Les bibliothèques jeunesse, grâce à l’action pionnière de l’Heure Joyeuse et de la Joie par les livres, ont acquis depuis plusieurs années une véritable légitimité : elles totalisent plus du tiers des inscrits des bibliothèques publiques, accueillent de plus en plus de professionnels de l’enfance et récoltent les fruits du militantisme des débuts, puisque les jeunes lecteurs des années 1970 sont à leur tour des parents qui emmènent leurs enfants en bibliothèque. Mais paradoxalement, on trouve très peu de traces de leur travail dans la littérature professionnelle ; on manque à la fois de comptes rendus d’expériences et de réflexion.

Le travail avec la petite enfance est l’une des grandes innovations de ces vingt dernières années, pour le plus grand plaisir de très nombreux bibliothécaires. Mais a-t-on toujours bien en tête les objectifs qui sous-tendaient l’action d’ACCES (Action culturelle contre les exclusions et la ségrégation), à savoir la volonté très forte de toucher des parents de milieux socioculturels défavorisés à travers leurs tout-petits ? La focalisation sur les très jeunes n’empêche-t-elle pas de se consacrer autant qu’il le faudrait aux autres publics, en particulier les adolescents ? Si les partenariats avec les structures de la petite enfance et avec l’école se sont bien développés, ils sont moins fréquents avec les collèges, comme si la figure du professeur de français était un peu intimidante… Les sections jeunesse, par leur mobilier, par les collections mises en avant, gardent un aspect très enfantin (« nursery », a dit Nic Diament !), peu attractif pour des adolescents, dont la place en bibliothèque est une question récurrente… Les expériences de décloisonnement des sections adultes et jeunesse pour les collections de documentaires, qui se multiplient et donnent des résultats satisfaisants, pourraient être un élément de réponse. Les intervenants ont insisté sur la nécessité pour la bibliothèque jeunesse de s’intégrer dans le projet global d’établissement.

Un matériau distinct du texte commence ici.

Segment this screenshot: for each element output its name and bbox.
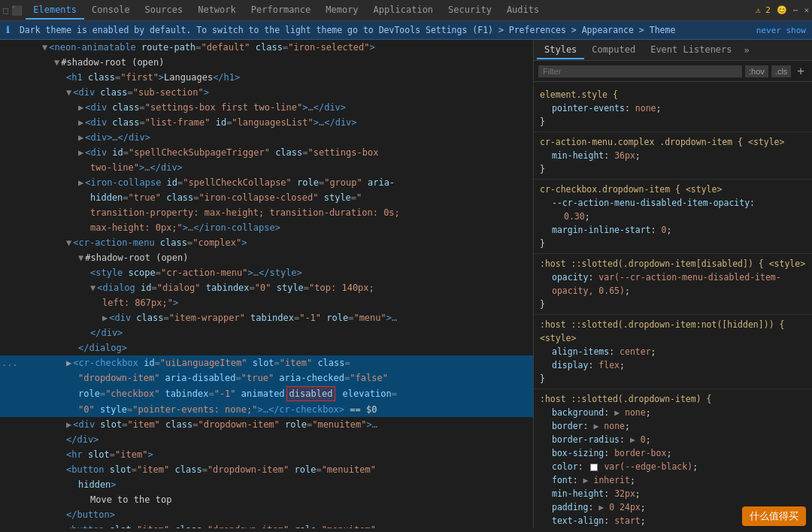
dom-line[interactable]: ▼ <cr-action-menu class="complex"> xyxy=(0,235,533,250)
rule-property: display xyxy=(552,360,588,370)
rule-value: none xyxy=(635,103,656,113)
rule-property: min-height xyxy=(552,488,604,499)
rule-property: text-align xyxy=(552,515,604,526)
dom-line[interactable]: hidden="true" class="iron-collapse-close… xyxy=(0,190,533,205)
tab-network[interactable]: Network xyxy=(190,2,244,20)
style-rule: element.style { pointer-events: none; } xyxy=(534,85,812,132)
rule-property: border xyxy=(552,421,583,431)
dom-line[interactable]: ▶ <div id="spellCheckSubpageTrigger" cla… xyxy=(0,145,533,160)
dom-line[interactable]: ▶ <div class="list-frame" id="languagesL… xyxy=(0,115,533,130)
tab-sources[interactable]: Sources xyxy=(138,2,191,20)
dom-line[interactable]: ▼ <div class="sub-section"> xyxy=(0,85,533,100)
tab-memory[interactable]: Memory xyxy=(318,2,365,20)
tab-console[interactable]: Console xyxy=(84,2,138,20)
rule-property: min-height xyxy=(552,150,604,161)
tab-styles[interactable]: Styles xyxy=(537,41,584,59)
hov-button[interactable]: :hov xyxy=(745,65,768,77)
dom-line[interactable]: ▶ <div class="settings-box first two-lin… xyxy=(0,100,533,115)
watermark: 什么值得买 xyxy=(742,506,806,526)
rule-property: padding xyxy=(552,502,588,512)
style-rule: :host ::slotted(.dropdown-item[disabled]… xyxy=(534,254,812,315)
tab-security[interactable]: Security xyxy=(441,2,499,20)
source-link[interactable]: <style> xyxy=(748,137,784,147)
tag: <neon-animatable xyxy=(49,41,136,54)
dom-line[interactable]: max-height: 0px;">…</iron-collapse> xyxy=(0,220,533,235)
dom-line[interactable]: </button> xyxy=(0,507,533,522)
dom-line-selected[interactable]: ... ▶ <cr-checkbox id="uiLanguageItem" s… xyxy=(0,355,533,370)
dom-line[interactable]: <h1 class="first">Languages</h1> xyxy=(0,70,533,85)
source-link[interactable]: <style> xyxy=(686,184,722,195)
dom-line[interactable]: left: 867px;"> xyxy=(0,295,533,310)
rule-selector: element.style { xyxy=(540,89,618,100)
dom-line[interactable]: <button slot="item" class="dropdown-item… xyxy=(0,522,533,528)
dom-line[interactable]: Move to the top xyxy=(0,492,533,507)
rule-property: background xyxy=(552,407,604,418)
tab-performance[interactable]: Performance xyxy=(244,2,318,20)
devtools-toolbar: ⬚ ⬛ Elements Console Sources Network Per… xyxy=(0,0,812,21)
rule-property: pointer-events xyxy=(552,103,625,113)
dom-line[interactable]: hidden> xyxy=(0,477,533,492)
tab-elements[interactable]: Elements xyxy=(26,2,84,20)
dom-line[interactable]: ▶ <div slot="item" class="dropdown-item"… xyxy=(0,417,533,432)
styles-tabs: Styles Computed Event Listeners » xyxy=(534,40,812,61)
rule-property: border-radius xyxy=(552,434,620,445)
style-rule: cr-action-menu.complex .dropdown-item { … xyxy=(534,132,812,180)
rule-property: font xyxy=(552,475,573,485)
mobile-icon[interactable]: ⬛ xyxy=(11,5,23,16)
dom-panel: ▼ <neon-animatable route-path="default" … xyxy=(0,40,534,528)
tab-event-listeners[interactable]: Event Listeners xyxy=(643,41,739,59)
dom-line-selected-cont[interactable]: "dropdown-item" aria-disabled="true" ari… xyxy=(0,370,533,385)
cursor-icon[interactable]: ⬚ xyxy=(3,5,8,16)
rule-selector: :host ::slotted(.dropdown-item[disabled]… xyxy=(540,258,764,269)
dom-line[interactable]: </div> xyxy=(0,325,533,340)
rule-property: color xyxy=(552,461,578,472)
dom-line[interactable]: transition-property: max-height; transit… xyxy=(0,205,533,220)
tab-application[interactable]: Application xyxy=(366,2,441,20)
never-show-link[interactable]: never show xyxy=(756,26,806,35)
dom-line[interactable]: <hr slot="item"> xyxy=(0,447,533,462)
filter-input[interactable] xyxy=(538,65,742,77)
rule-property: margin-inline-start xyxy=(552,225,651,235)
add-style-icon[interactable]: + xyxy=(794,64,807,78)
highlighted-attr: disabled xyxy=(286,386,336,401)
dom-line[interactable]: ▼ <dialog id="dialog" tabindex="0" style… xyxy=(0,280,533,295)
close-icon[interactable]: ✕ xyxy=(804,5,809,15)
main-content: ▼ <neon-animatable route-path="default" … xyxy=(0,40,812,528)
dom-line-selected-cont2[interactable]: role="checkbox" tabindex="-1" animated d… xyxy=(0,385,533,402)
info-bar: ℹ Dark theme is enabled by default. To s… xyxy=(0,21,812,40)
source-link[interactable]: <style> xyxy=(540,333,576,343)
more-options-icon[interactable]: ⋯ xyxy=(793,5,798,15)
dom-line[interactable]: <style scope="cr-action-menu">…</style> xyxy=(0,265,533,280)
dom-line[interactable]: <button slot="item" class="dropdown-item… xyxy=(0,462,533,477)
style-rule: cr-checkbox.dropdown-item { <style> --cr… xyxy=(534,180,812,254)
rule-selector: :host ::slotted(.dropdown-item:not([hidd… xyxy=(540,319,784,330)
tab-audits[interactable]: Audits xyxy=(499,2,547,20)
rule-property: opacity xyxy=(552,272,588,283)
dom-line[interactable]: </div> xyxy=(0,432,533,447)
dom-line[interactable]: ▶ <div>…</div> xyxy=(0,130,533,145)
rule-selector: cr-action-menu.complex .dropdown-item { xyxy=(540,137,743,147)
style-rule: :host ::slotted(.dropdown-item:not([hidd… xyxy=(534,315,812,389)
attr-name: route-path xyxy=(136,41,195,54)
rule-selector: :host ::slotted(.dropdown-item) { xyxy=(540,394,711,404)
styles-content: element.style { pointer-events: none; } … xyxy=(534,82,812,528)
styles-filter-bar: :hov .cls + xyxy=(534,61,812,82)
dom-line[interactable]: </dialog> xyxy=(0,340,533,355)
dom-line[interactable]: two-line">…</div> xyxy=(0,160,533,175)
dom-line[interactable]: ▼ #shadow-root (open) xyxy=(0,250,533,265)
expand-arrow[interactable]: ▼ xyxy=(42,41,47,54)
rule-brace: } xyxy=(540,116,545,127)
source-link[interactable]: <style> xyxy=(769,258,805,269)
more-tabs-icon[interactable]: » xyxy=(740,42,754,59)
tab-computed[interactable]: Computed xyxy=(584,41,643,59)
dom-line[interactable]: ▼ #shadow-root (open) xyxy=(0,55,533,70)
cls-button[interactable]: .cls xyxy=(771,65,792,77)
dom-line[interactable]: ▼ <neon-animatable route-path="default" … xyxy=(0,40,533,55)
rule-property: --cr-action-menu-disabled-item-opacity xyxy=(552,198,750,208)
emoji-icon[interactable]: 😊 xyxy=(777,5,787,15)
dom-line[interactable]: ▶ <div class="item-wrapper" tabindex="-1… xyxy=(0,310,533,325)
rule-selector: cr-checkbox.dropdown-item { xyxy=(540,184,680,195)
dom-line-selected-cont3[interactable]: "0" style="pointer-events: none;">…</cr-… xyxy=(0,402,533,417)
dom-line[interactable]: ▶ <iron-collapse id="spellCheckCollapse"… xyxy=(0,175,533,190)
warning-icon[interactable]: ⚠ 2 xyxy=(756,5,771,15)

Enfin, quelques dossiers n’ont pas encore recueilli de la part des bibliothécaires jeunesse toute l’attention qu’ils méritent, tels que la politique d’acquisition et la constitution de fonds patrimoniaux de littérature jeunesse 1.

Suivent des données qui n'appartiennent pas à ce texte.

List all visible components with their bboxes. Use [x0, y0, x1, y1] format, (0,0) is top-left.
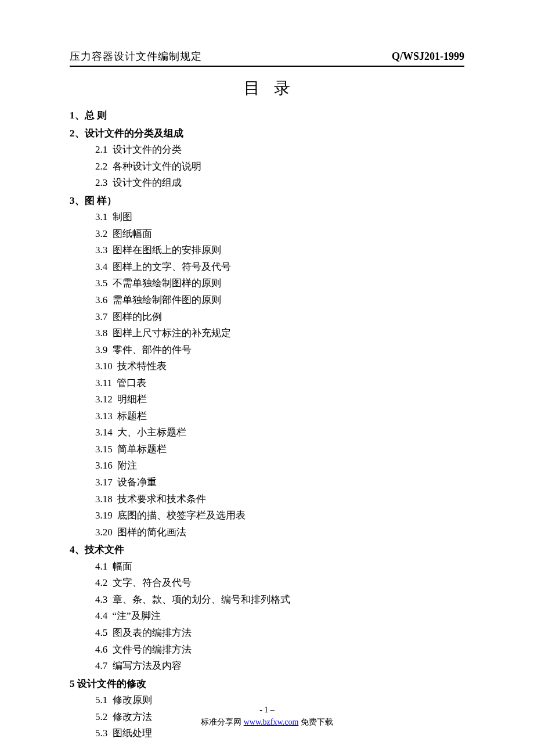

Les romans « dérangeants »

Joëlle Turin a choisi de parler de romans considérés comme dérangeants par la profession, en invitant l’auditoire à dépasser le malaise suscité par ces textes pour analyser les valeurs qu’ils véhiculent. Elle s’est appuyée sur plusieurs romans récents, presque tous parus à l’École des Loisirs : Mon amitié avec Tulipe d’Anne Fine, Tout contre Léo et Mon cœur bouleversé de Christophe Honoré, Sa dernière blague de Valérie Dayre, De la tendresse de Robert Cormier, Retiens ton souffle de Caroline Conan, Lady, ma vie de chienne de Melvin Burgess, Les oreilles en pointe de Serge Perez. Amitiés sulfureuses, morts d’enfants, violences familiales, parents irresponsables, sexualité débridée, vies sans espoir… tels sont les thèmes développés dans ces romans, et les raisons pour lesquelles les bibliothécaires jeunesse hésitent à les proposer à leur public. Mais un livre ne se réduit pas au thème qu’il aborde : c’est avant tout une construction savamment organisée, qui invite le lecteur à s’investir dans le texte, à élaborer du sens, à comprendre le point de vue de l’auteur sur le monde. Et si le prescripteur craint de déstabiliser le jeune lecteur, il ne faut pas oublier que ces textes, si durs soient-ils, mettent en scène des êtres de papier et appartiennent bien au registre de la fiction. Joëlle Turin nous a largement montré tout l’intérêt qu’il y a à les lire et à les faire lire : ils ont la capacité de susciter chez le lecteur une attitude d’éveil et de méditation, quand une partie de la production se contente d’offrir au lecteur un imaginaire calibré par des schémas et des contextes toujours identiques.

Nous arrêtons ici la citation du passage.